Düren. Eigentlich ist Arno Junghärtchen schuld. Der ehemalige Musikschüler und heutige Sänger des Leipziger Gewandhauschores hat immer noch Kontakt zu Johannes Esser nach Düren und hat dem Leiter des Konzertforums „Cappella Villa Duria“ von der Aufführung des eher unbekannten Oratoriums „Die Zerstörung Jerusalems“ von Ferdinand Hiller erzählt.

Das Werk ist im Jahr 1840 in Leipzig uraufgeführt worden und irgendwann in Vergessenheit geraten. Nach der Wiederaufführung in Leipzig kommt es Ende Februar zu einer Aufführung des Stückes in der Marienkirche in Düren. Unterstützt wird die außergewöhnliche Produktion mit einer Spende der Kulturstiftung der Sparkasse Düren in Höhe von 2199,53 Euro.

Johannes Esser: „Wir haben für die Aufführung in Düren das komplette Notenmaterial vom Leipziger Gewandhauschor zur Verfügung gestellt bekommen. Der Verlag, der das Werk damals herausgebracht hat, existiert schon gar nicht mehr. Es war also nicht so einfach, die Noten zu bekommen. Das haben wir wirklich dem persönlichen Kontakt zu Arno Junghärtchen zu verdanken.“ Ausnahmsweise, ergänzt Dr.

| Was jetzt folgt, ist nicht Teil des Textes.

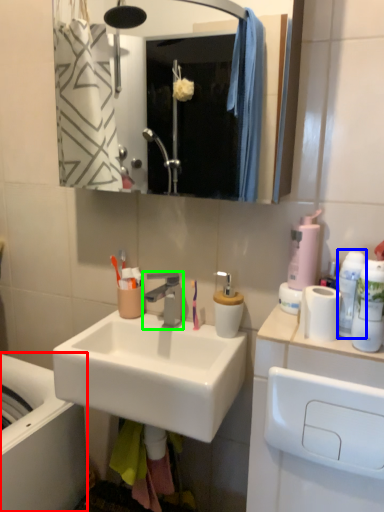 Question: Which object is positioned closest to bath (highlighted by a red box)? Select from mouthwash (highlighted by a blue box) and tap (highlighted by a green box).

Choices:
 (A) mouthwash
 (B) tap

Answer: (B) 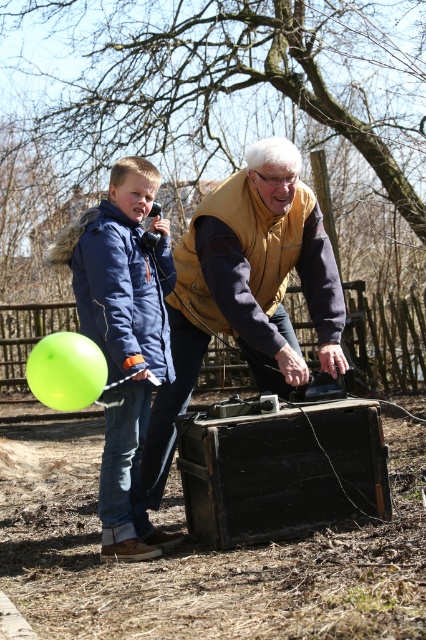 You are a photographer trying to capture a photo of the matte yellow vest at center and the matte blue jacket at left. Based on their positions, which one should you focus on first if you want to ensure both are in the frame without moving the camera?

The matte yellow vest at center is located above the matte blue jacket at left, so you should focus on the matte blue jacket at left first to ensure the entire frame captures both objects without needing to adjust the camera angle.

You are trying to determine which piece of clothing has a larger horizontal span in the image. Based on the scene, which one is wider between the matte yellow vest at center and the matte blue jacket at left?

The matte yellow vest at center is wider than the matte blue jacket at left according to the description.

You are a photographer trying to capture a photo of the matte blue jacket at left and the green rubber balloon at lower left. Based on their sizes in the image, which object should you focus on first if you want to ensure both are in frame without cropping?

The matte blue jacket at left is much taller than the green rubber balloon at lower left, so you should focus on the matte blue jacket at left first to ensure it fits within the frame, then adjust for the smaller balloon. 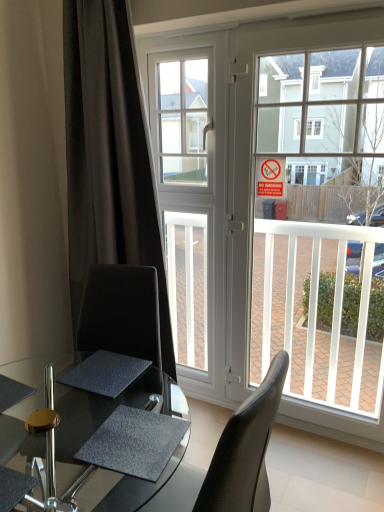 Question: Are white glass window at center and dark matte curtain at left located far from each other?

Choices:
 (A) yes
 (B) no

Answer: (B)

Question: From a real-world perspective, is white glass window at center on dark matte curtain at left?

Choices:
 (A) no
 (B) yes

Answer: (B)

Question: Is white glass window at center outside dark matte curtain at left?

Choices:
 (A) no
 (B) yes

Answer: (B)

Question: Is white glass window at center further to the viewer compared to dark matte curtain at left?

Choices:
 (A) yes
 (B) no

Answer: (A)

Question: Does white glass window at center touch dark matte curtain at left?

Choices:
 (A) yes
 (B) no

Answer: (B)

Question: Is transparent glass table at center inside or outside of clear glass door at center?

Choices:
 (A) inside
 (B) outside

Answer: (B)

Question: In the image, is transparent glass table at center on the left side or the right side of clear glass door at center?

Choices:
 (A) left
 (B) right

Answer: (A)

Question: From the image's perspective, is transparent glass table at center above or below clear glass door at center?

Choices:
 (A) above
 (B) below

Answer: (B)

Question: From their relative heights in the image, would you say transparent glass table at center is taller or shorter than clear glass door at center?

Choices:
 (A) short
 (B) tall

Answer: (A)

Question: Is dark matte curtain at left inside the boundaries of clear glass door at center, or outside?

Choices:
 (A) inside
 (B) outside

Answer: (B)

Question: Is point (132, 193) closer or farther from the camera than point (312, 241)?

Choices:
 (A) closer
 (B) farther

Answer: (A)

Question: From the image's perspective, is dark matte curtain at left positioned above or below clear glass door at center?

Choices:
 (A) above
 (B) below

Answer: (A)

Question: Visually, is dark matte curtain at left positioned to the left or to the right of clear glass door at center?

Choices:
 (A) left
 (B) right

Answer: (A)

Question: Looking at their shapes, would you say clear glass door at center is wider or thinner than transparent glass table at center?

Choices:
 (A) wide
 (B) thin

Answer: (B)

Question: Based on their positions, is clear glass door at center located to the left or right of transparent glass table at center?

Choices:
 (A) right
 (B) left

Answer: (A) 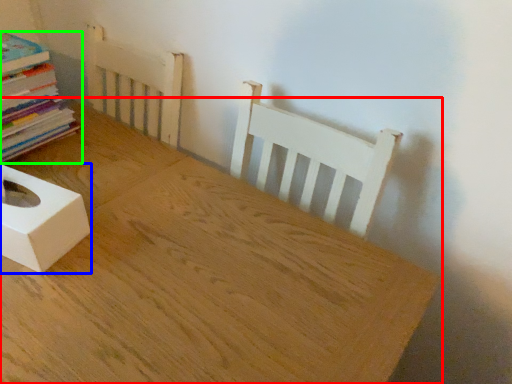 Question: Which is farther away from table (highlighted by a red box)? box (highlighted by a blue box) or book (highlighted by a green box)?

Choices:
 (A) box
 (B) book

Answer: (B) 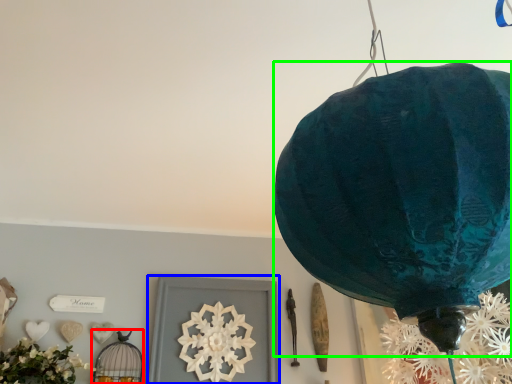 Question: Which object is positioned closest to lamp (highlighted by a red box)? Select from picture frame (highlighted by a blue box) and lantern (highlighted by a green box).

Choices:
 (A) picture frame
 (B) lantern

Answer: (A) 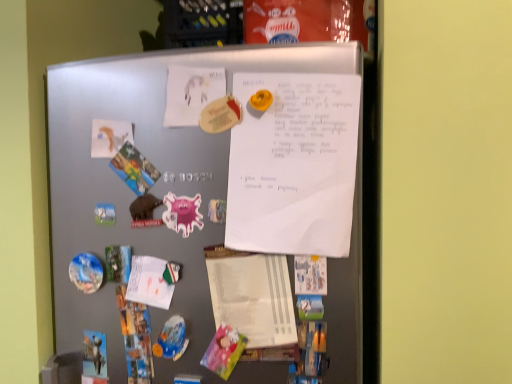 Question: In the image, is white paper notepad at center on the left side or the right side of white matte paper at upper left?

Choices:
 (A) right
 (B) left

Answer: (A)

Question: Do you think white paper notepad at center is within white matte paper at upper left, or outside of it?

Choices:
 (A) inside
 (B) outside

Answer: (B)

Question: Which of these objects is positioned farthest from the white paper at upper center, placed as the 2th poster when sorted from left to right?

Choices:
 (A) satin silver refrigerator at center
 (B) white matte paper at upper left
 (C) pink glossy magnet at center-left
 (D) matte paper poster at upper center, the 2th poster when ordered from right to left
 (E) white paper notepad at center

Answer: (B)

Question: Considering the real-world distances, which object is closest to the white paper at upper center, placed as the 2th poster when sorted from left to right?

Choices:
 (A) matte paper poster at upper center, the 2th poster when ordered from right to left
 (B) pink glossy magnet at center-left
 (C) white matte paper at upper left
 (D) white paper notepad at center
 (E) satin silver refrigerator at center

Answer: (E) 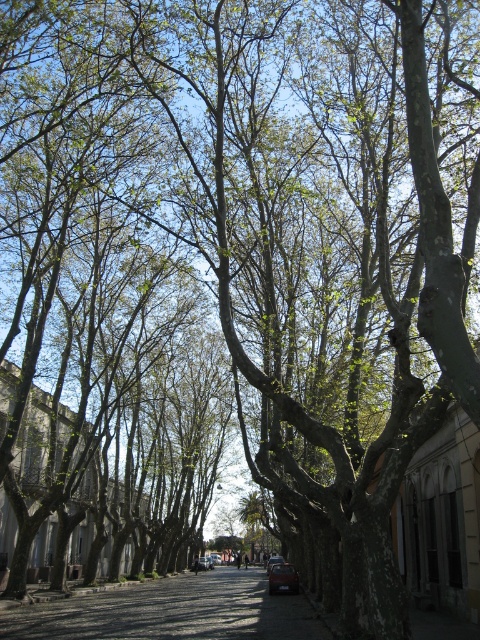 You are standing at the entrance of the street and want to find the shiny red car at center. According to the coordinates provided, where should you look relative to your position?

The shiny red car at center is located at point coordinates, so you should look towards the center of the street to find it.

You are standing at the point marked by the coordinates (x=204, y=563) in the image. What object are you currently standing on?

You are standing on the matte red car at center. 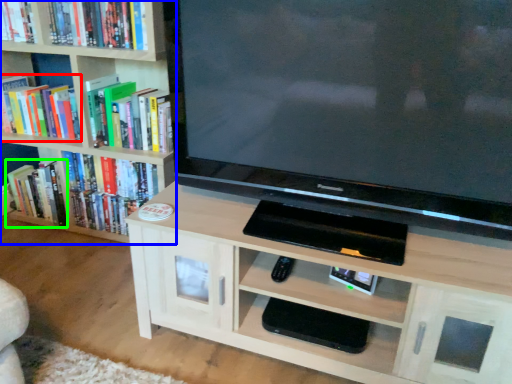 Question: Estimate the real-world distances between objects in this image. Which object is farther from book (highlighted by a red box), bookcase (highlighted by a blue box) or book (highlighted by a green box)?

Choices:
 (A) bookcase
 (B) book

Answer: (B) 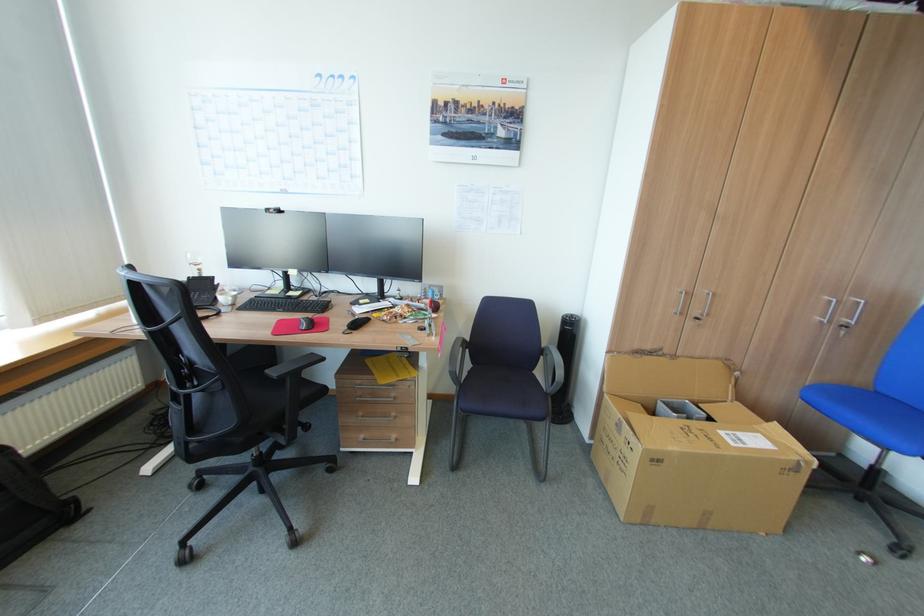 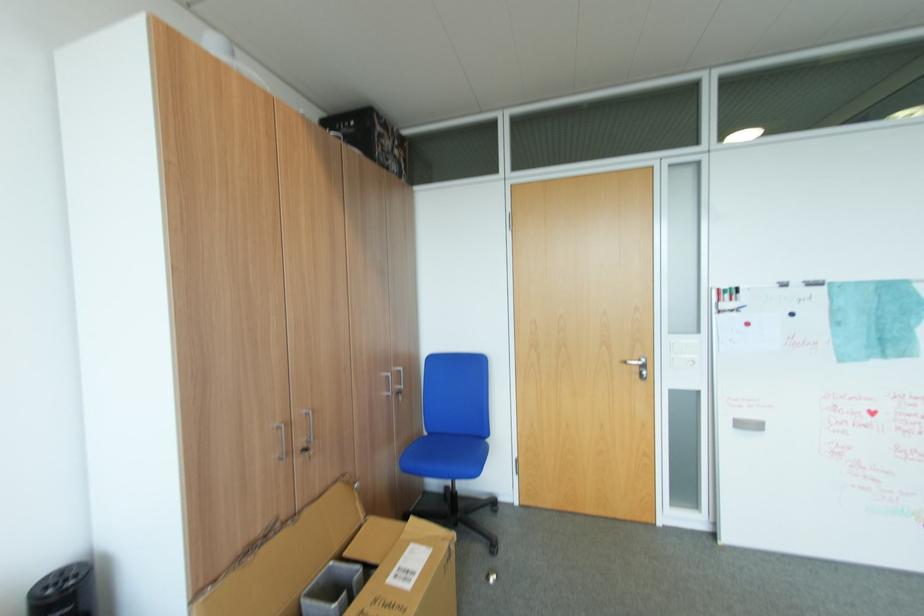 Find the pixel in the second image that matches point 701,318 in the first image.

(310, 451) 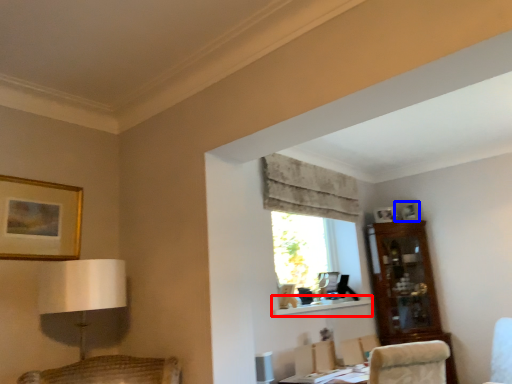 Question: Which object appears farthest to the camera in this image, shelf (highlighted by a red box) or picture frame (highlighted by a blue box)?

Choices:
 (A) shelf
 (B) picture frame

Answer: (B) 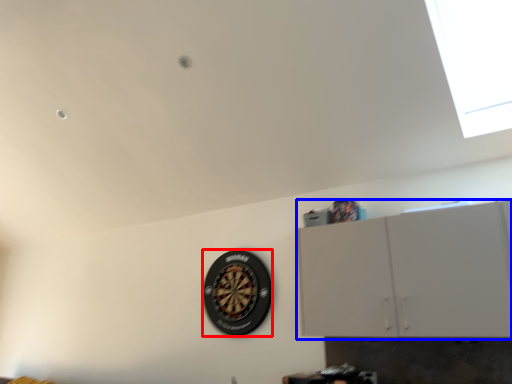 Question: Among these objects, which one is nearest to the camera, wheel (highlighted by a red box) or cabinetry (highlighted by a blue box)?

Choices:
 (A) wheel
 (B) cabinetry

Answer: (B) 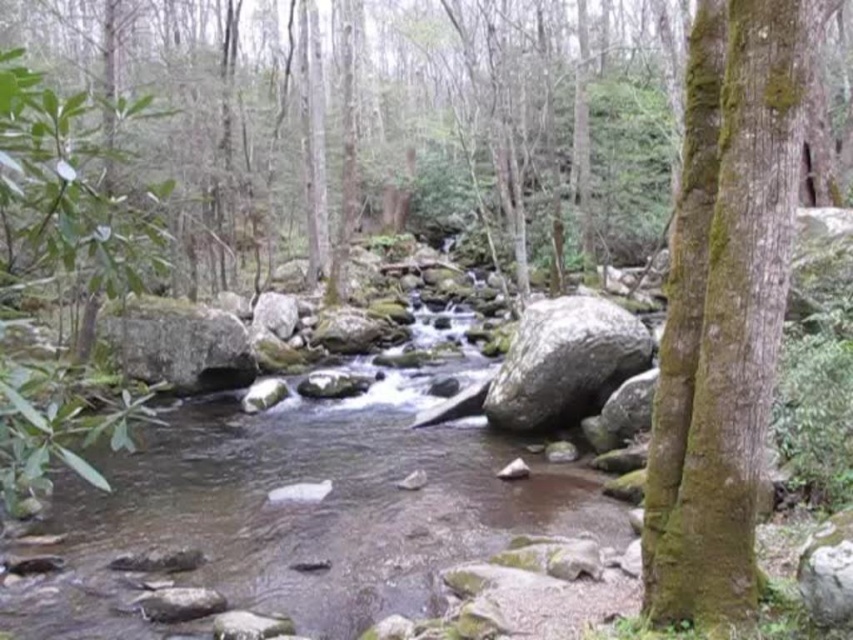 You are standing at the edge of a forest stream and see the clear water at center. You want to place a 15 feet long wooden board across the stream to cross it. Will the board reach from one side to the other?

The distance between you and the clear water at center is 14.97 feet. Since the board is 15 feet long, it should just barely reach across the stream, allowing you to cross safely.

You are a hiker trying to cross the stream in the forest. You see two points marked on the stream bed. The first point is at coordinates point (103,618) and the second is at point (693,140). Which point is closer to you if you are standing on the bank facing the stream?

Point (693,140) is closer to you because it is in front of point (103,618), which is behind it. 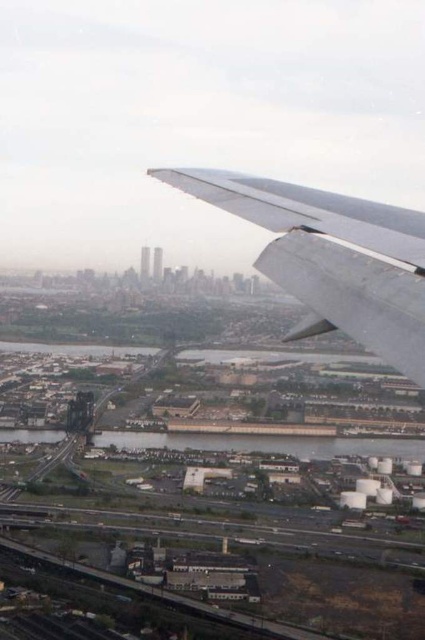 From the picture: Who is higher up, metallic gray wing at upper right or metallic gray waterway at lower center?

metallic gray wing at upper right

Who is more distant from viewer, (175, 170) or (8, 433)?

The point (175, 170) is more distant.

Who is more forward, (175, 176) or (255, 440)?

Point (255, 440) is in front.

This screenshot has width=425, height=640. In order to click on metallic gray wing at upper right in this screenshot , I will do `click(308, 211)`.

Can you confirm if metallic silver wing at upper right is smaller than metallic gray waterway at lower center?

No, metallic silver wing at upper right is not smaller than metallic gray waterway at lower center.

This screenshot has height=640, width=425. Describe the element at coordinates (331, 259) in the screenshot. I see `metallic silver wing at upper right` at that location.

Is point (359, 228) positioned before point (130, 445)?

That is False.

Locate an element on the screen. metallic silver wing at upper right is located at coordinates (331, 259).

Which is above, metallic silver wing at upper right or metallic gray wing at upper right?

metallic gray wing at upper right is above.

Locate an element on the screen. The image size is (425, 640). metallic silver wing at upper right is located at coordinates (331, 259). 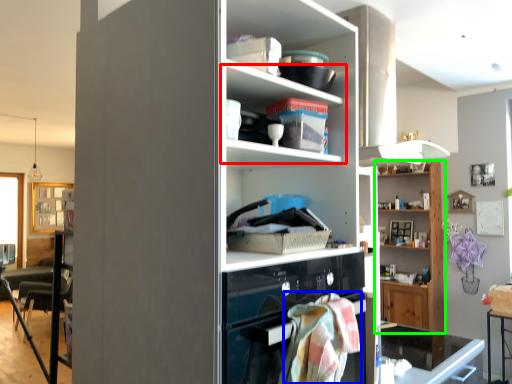 Question: Based on their relative distances, which object is farther from shelf (highlighted by a red box)? Choose from blanket (highlighted by a blue box) and shelf (highlighted by a green box).

Choices:
 (A) blanket
 (B) shelf

Answer: (B) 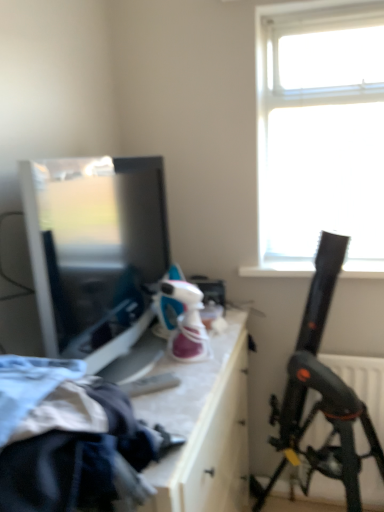 What do you see at coordinates (203, 428) in the screenshot? I see `white glossy drawer at center` at bounding box center [203, 428].

Image resolution: width=384 pixels, height=512 pixels. I want to click on black plastic telescope at right, so 320,393.

Would you say matte black television at left is inside or outside black plastic telescope at right?

matte black television at left is spatially situated outside black plastic telescope at right.

Which is further, (103, 346) or (285, 433)?

The point (285, 433) is farther from the camera.

Can you see matte black television at left touching black plastic telescope at right?

There is a gap between matte black television at left and black plastic telescope at right.

Is matte black television at left wider than black plastic telescope at right?

In fact, matte black television at left might be narrower than black plastic telescope at right.

Does black plastic telescope at right have a smaller size compared to matte black television at left?

No, black plastic telescope at right is not smaller than matte black television at left.

Is black plastic telescope at right not close to matte black television at left?

No, black plastic telescope at right is not far away from matte black television at left.

Is point (327, 475) positioned behind point (129, 200)?

Yes, it is behind point (129, 200).

This screenshot has width=384, height=512. In the image, there is a matte black television at left. In order to click on weapon below it (from the image's perspective) in this screenshot , I will do [320, 393].

From their relative heights in the image, would you say matte black television at left is taller or shorter than white glossy drawer at center?

Considering their sizes, matte black television at left has less height than white glossy drawer at center.

Consider the image. From a real-world perspective, relative to white glossy drawer at center, is matte black television at left vertically above or below?

From a real-world perspective, matte black television at left is physically above white glossy drawer at center.

Based on the photo, from the image's perspective, relative to white glossy drawer at center, is matte black television at left above or below?

Clearly, from the image's perspective, matte black television at left is above white glossy drawer at center.

Does matte black television at left come behind white glossy drawer at center?

Yes.

Considering the positions of objects black plastic telescope at right and white glossy drawer at center in the image provided, who is more to the right, black plastic telescope at right or white glossy drawer at center?

Positioned to the right is black plastic telescope at right.

From a real-world perspective, which is physically below, black plastic telescope at right or white glossy drawer at center?

In real-world perspective, white glossy drawer at center is lower.

Considering their positions, is black plastic telescope at right located in front of or behind white glossy drawer at center?

Visually, black plastic telescope at right is located behind white glossy drawer at center.

From a real-world perspective, is white glossy drawer at center physically above matte black television at left?

No, from a real-world perspective, white glossy drawer at center is not above matte black television at left.

Consider the image. Which of these two, white glossy drawer at center or matte black television at left, stands taller?

white glossy drawer at center.

Does white glossy drawer at center come in front of matte black television at left?

Yes, white glossy drawer at center is in front of matte black television at left.

Is white glossy drawer at center next to matte black television at left and touching it?

No, white glossy drawer at center is not touching matte black television at left.

From a real-world perspective, between white glossy drawer at center and black plastic telescope at right, who is vertically higher?

black plastic telescope at right is physically above.

Measure the distance between white glossy drawer at center and black plastic telescope at right.

They are 14.71 inches apart.

Is white glossy drawer at center bigger than black plastic telescope at right?

Yes.

Which object is closer to the camera, white glossy drawer at center or black plastic telescope at right?

Positioned in front is white glossy drawer at center.

The image size is (384, 512). I want to click on weapon to the right of matte black television at left, so click(x=320, y=393).

Locate an element on the screen. window screen above the black plastic telescope at right (from a real-world perspective) is located at coordinates (94, 250).

Estimate the real-world distances between objects in this image. Which object is closer to black plastic telescope at right, white glossy drawer at center or matte black television at left?

The object closer to black plastic telescope at right is white glossy drawer at center.

When comparing their distances from white glossy drawer at center, does black plastic telescope at right or matte black television at left seem closer?

Based on the image, black plastic telescope at right appears to be nearer to white glossy drawer at center.

Looking at the image, which one is located closer to matte black television at left, white glossy drawer at center or black plastic telescope at right?

white glossy drawer at center is positioned closer to the anchor matte black television at left.

Which object lies further to the anchor point matte black television at left, black plastic telescope at right or white glossy drawer at center?

black plastic telescope at right is positioned further to the anchor matte black television at left.

From the image, which object appears to be nearer to white glossy drawer at center, matte black television at left or black plastic telescope at right?

Based on the image, black plastic telescope at right appears to be nearer to white glossy drawer at center.

When comparing their distances from black plastic telescope at right, does matte black television at left or white glossy drawer at center seem closer?

white glossy drawer at center lies closer to black plastic telescope at right than the other object.

You are a GUI agent. You are given a task and a screenshot of the screen. Output one action in this format:
    pyautogui.click(x=<x>, y=<y>)
    Task: Click on the weapon between matte black television at left and white glossy drawer at center from top to bottom
    
    Given the screenshot: What is the action you would take?
    pyautogui.click(x=320, y=393) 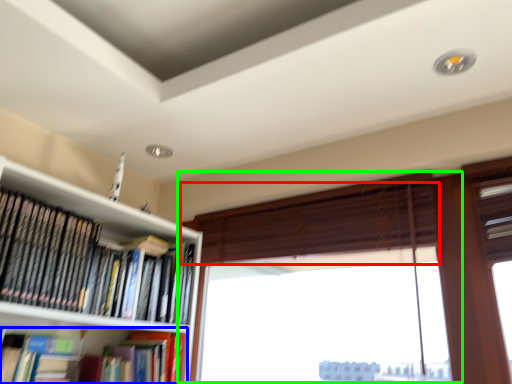 Question: Estimate the real-world distances between objects in this image. Which object is closer to blind (highlighted by a red box), book (highlighted by a blue box) or window (highlighted by a green box)?

Choices:
 (A) book
 (B) window

Answer: (B) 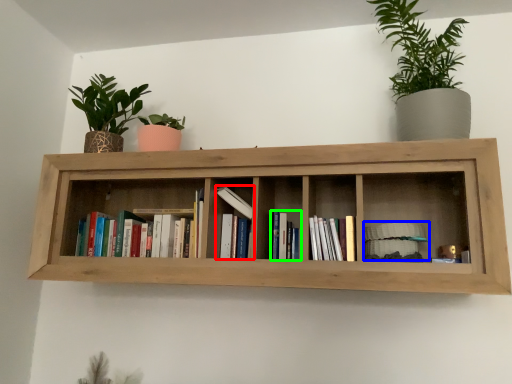 Question: Which is nearer to the book (highlighted by a red box)? book (highlighted by a blue box) or book (highlighted by a green box).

Gisela Hagenau von der „Cappella Villa Duria“, dürften die Sänger des Dürener Oratorienchores bei der „Zerstörung Jerusalems“ aus Fotokopien singen.

Hiller, 1811 in Frankfurt am Main geboren, war von 1847 bis 1850 städtischer Musikdirekter in Düsseldorf als Vorgänger Robert Schumanns. Von 1850 bis zu seiner Pensionierung 1884 leitete er sowohl das Konservatorium der Stadt Köln als auch die „Gürzenichkonzerte“ und die Rheinischen Musikfeste.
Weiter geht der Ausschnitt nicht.